(The task)
Look through the material below and count the lines that hold "kombiniert". Give that number by itself.

(Data provided)
______

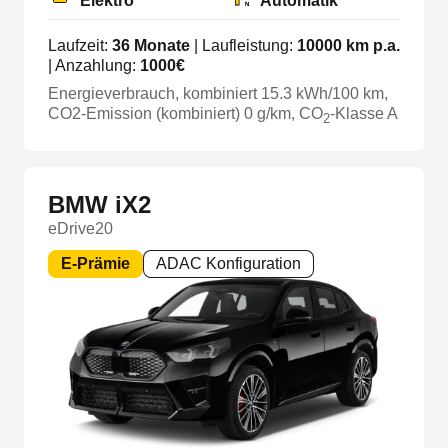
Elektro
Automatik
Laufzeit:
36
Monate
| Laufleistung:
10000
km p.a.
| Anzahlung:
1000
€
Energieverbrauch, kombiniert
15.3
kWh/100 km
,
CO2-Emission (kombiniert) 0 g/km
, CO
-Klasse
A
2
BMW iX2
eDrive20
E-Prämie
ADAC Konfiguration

______

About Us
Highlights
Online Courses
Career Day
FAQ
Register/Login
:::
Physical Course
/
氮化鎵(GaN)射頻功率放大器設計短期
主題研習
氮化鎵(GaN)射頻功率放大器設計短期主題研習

______

(Completed exercise)
2